# My First Kid Ever!



## imaginationacres (Sep 27, 2009)

Dixie was due this Thursday but of course she was impatient and kidded early. I work overnight shifts on the weekends and didn't think anything of it.. she didn't have any signs she was going to kid early!

Well I got home this morning and way greeted by the cries of a baby goat! Dixie kidded twins but sadly the little bucking was deceased.. I do not know what happened but he looked normal, and Dixie was in excellent shape, no sign of trouble delivering. I suppose this happens, sometimes, RIP little fellow. :sigh:

The little doe though was up and about toddling around and generally being absolutely adorable. She is Dixie in miniature!! Mamma Dixie and new baby are bonding together and are just adorable, here are some photos! Name suggestions are most welcome.

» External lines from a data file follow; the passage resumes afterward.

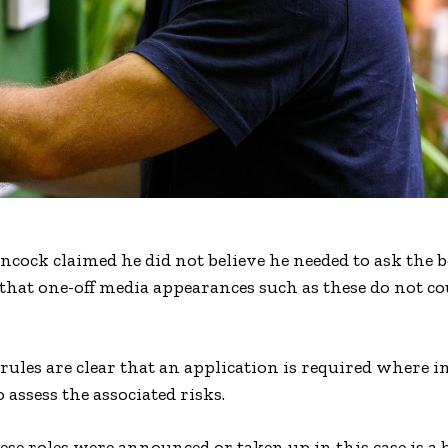
ancock claimed he did not believe he needed to ask the 
 that one-off media appearances such as these do not co
rules are clear that an application is required where i
o assess the associated risks.
ese roles were announced or taken up in this case is a 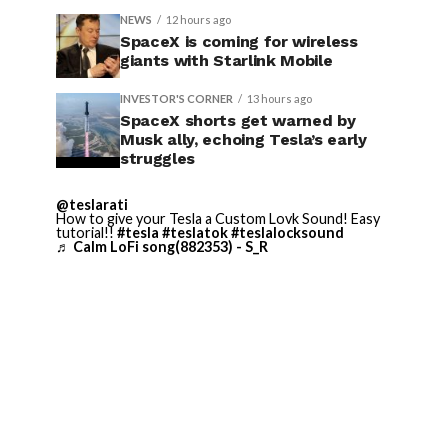
NEWS
12 hours ago
SpaceX is coming for wireless
giants with Starlink Mobile
INVESTOR'S CORNER
13 hours ago
SpaceX shorts get warned by
Musk ally, echoing Tesla’s early
struggles
@teslarati
How to give your Tesla a Custom Lovk Sound! Easy
tutorial!!
#tesla
#teslatok
#teslalocksound
♬ Calm LoFi song(882353) - S_R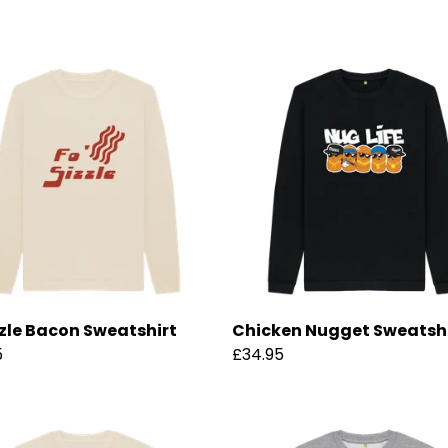
zzle Bacon Sweatshirt
Chicken Nugget Sweatsh
5
£34.95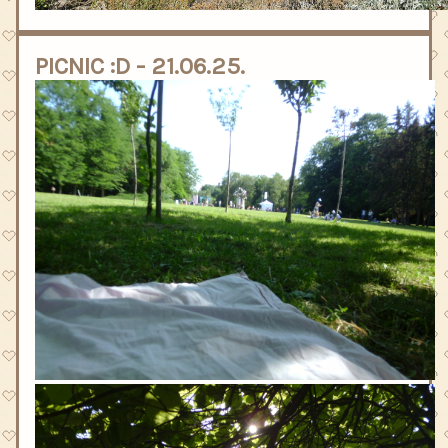
PICNIC :D - 21.06.25.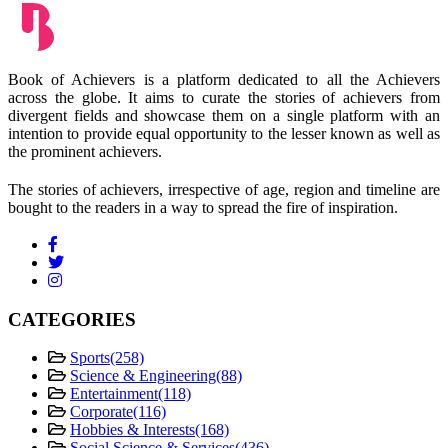
Book of Achievers is a platform dedicated to all the Achievers
across the globe. It aims to curate the stories of achievers from
divergent fields and showcase them on a single platform with an
intention to provide equal opportunity to the lesser known as well as
the prominent achievers.
The stories of achievers, irrespective of age, region and timeline are
bought to the readers in a way to spread the fire of inspiration.
CATEGORIES
Sports
(258)
Science & Engineering
(88)
Entertainment
(118)
Corporate
(116)
Hobbies & Interests
(168)
Social Science & Services
(436)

I hope I am home for Caddy's delivery later this week.. I am so sad I missed Dixie's..


----------



## jberter (Jan 21, 2010)

Oh my goodness,,, :greengrin:  that little baby girl just went off the cutness scale... :stars: :kidred: :lovey: Congrats on the baby and for mom being such a good girl, sad about the baby boy, but as you said,, sometimes these things happen.. :hug: Thank you for sharing the love,, I know the feeling,, I'm a first time goatee mom to with my 2 boys, 1 week old today and full of theirselves..ha-


----------



## cdtrum (Aug 25, 2008)

So sorry about the loss of the buckling, but CONGRATS on the little doeling :clap: .......she's a cutie!


----------



## goatiegurl*Oh (Nov 11, 2007)

What a cutie! Congrats!


----------



## OhCee (Feb 26, 2010)

She's so cute!!! Sorry for your buck, but WOW she's super pretty  You should be very proud!

And don't feel bad about missing it, I missed our doe's kidding. Went out at 1 AM for a check and BAM there were two babies, afterbirth. I toweled them off but they were already dry. She's been a great mom


----------



## StaceyRosado (Oct 5, 2007)

most goats wont let you be there for the birth -- they rather wait till you are gone.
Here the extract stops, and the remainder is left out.